MATERIAL FOR THE TASK »

________________

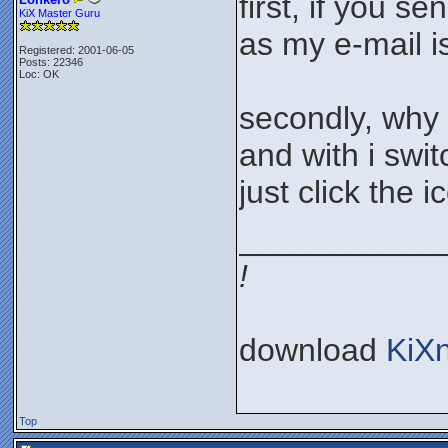
first, if you s
KiX Master Guru
as my e-mail i
Registered: 2001-06-05
Posts: 22346
Loc: OK
secondly, why 
and with i swi
just click the 
___________
!
download
KiX
Top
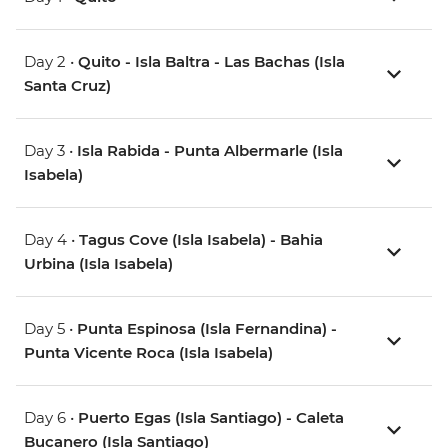
Day 2 •
Quito - Isla Baltra - Las Bachas (Isla
Santa Cruz)
Day 3 •
Isla Rabida - Punta Albermarle (Isla
Isabela)
Day 4 •
Tagus Cove (Isla Isabela) - Bahia
Urbina (Isla Isabela)
Day 5 •
Punta Espinosa (Isla Fernandina) -
Punta Vicente Roca (Isla Isabela)
Day 6 •
Puerto Egas (Isla Santiago) - Caleta
Bucanero (Isla Santiago)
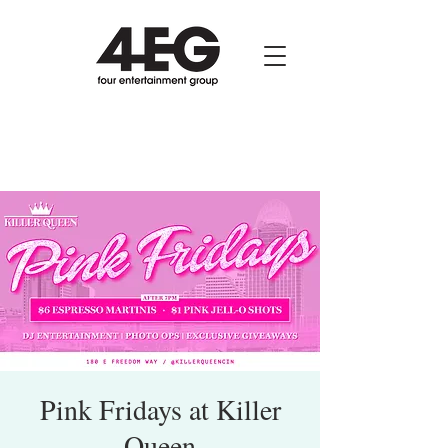
Pink Fridays at Killer
Queen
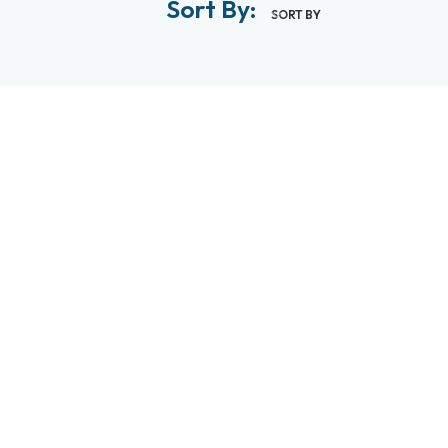
Sort By:
SORT BY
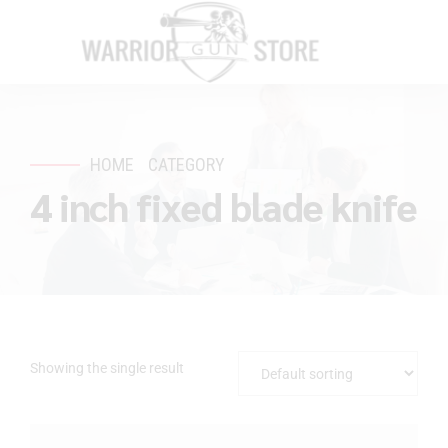
HOME
CATEGORY
4 inch fixed blade knife
Showing the single result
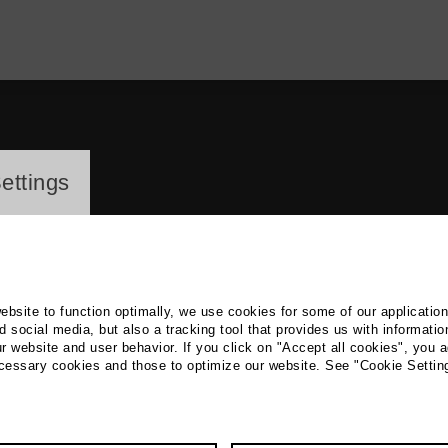
ayer
ettings
website to function optimally, we use cookies for some of our applicatio
 social media, but also a tracking tool that provides us with informatio
r website and user behavior. If you click on "Accept all cookies", you a
ssef Elis
ecessary cookies and those to optimize our website. See "Cookie Settin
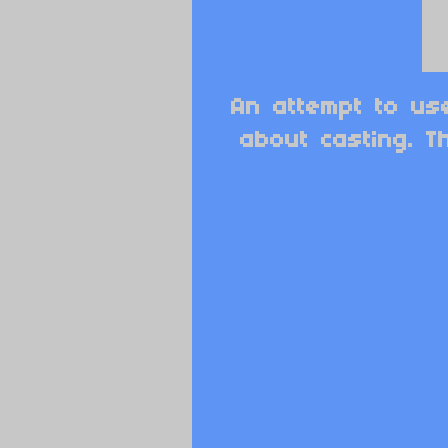
An attempt to us
about casting. T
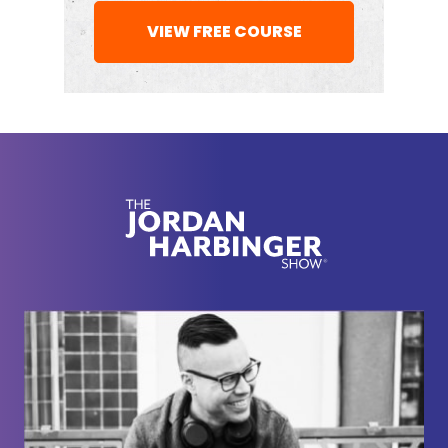
wanted to dive into something first that you've
VIEW FREE COURSE
written more recently about
The Changing World
Order
, which sounds ominous and maybe is. I
thought it was interesting that somebody who does
investing that maybe some would consider short
term was so interested in cycles that were longer
than our lifetimes in some instances.
Ray Dalio:
[00:02:19] Well, I learned a long time
ago through a lot of different experiences that the
things that surprised me most were things that
hadn't happened to me in my lifetime before, but
happened many times before that. Like in 1971, I
was clerking on the floor of the New York Stock
Exchange and the currency was linked to gold.
The United States couldn't pay its debts and it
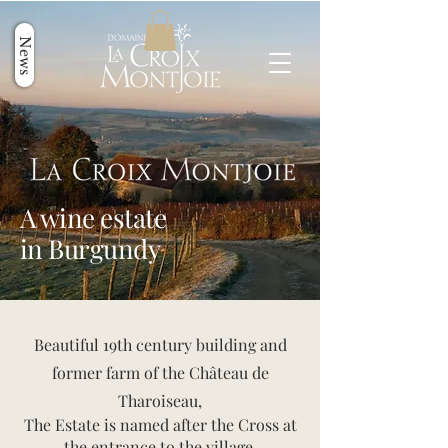
News
A wine estate
in Burgundy
Beautiful 19th century building and
former farm of the Château de
Tharoiseau,
The Estate is named after the Cross at
the entrance to the village.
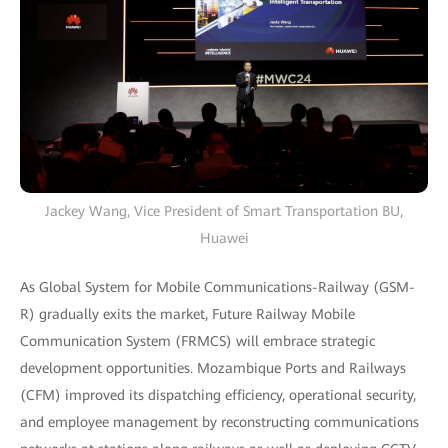
Jackey Wang, Vice President of Smart Transportation BU,
Huawei
As Global System for Mobile Communications-Railway (GSM-
R) gradually exits the market, Future Railway Mobile
Communication System (FRMCS) will embrace strategic
development opportunities. Mozambique Ports and Railways
(CFM) improved its dispatching efficiency, operational security,
and employee management by reconstructing communications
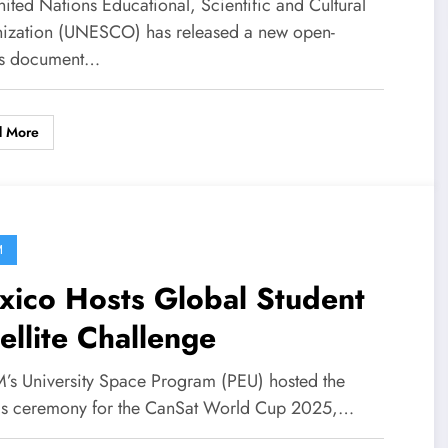
ited Nations Educational, Scientific and Cultural
ization (UNESCO) has released a new open-
ss document…
d More
M
xico Hosts Global Student
ellite Challenge
s University Space Program (PEU) hosted the
s ceremony for the CanSat World Cup 2025,…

________________

REQUIRED ACTION »
Each line containing "Mobile" belongs in the answer; pick these out of the material and copy them.

EXERCISE RESULT »
As Global System for Mobile Communications-Railway (GSM-
R) gradually exits the market, Future Railway Mobile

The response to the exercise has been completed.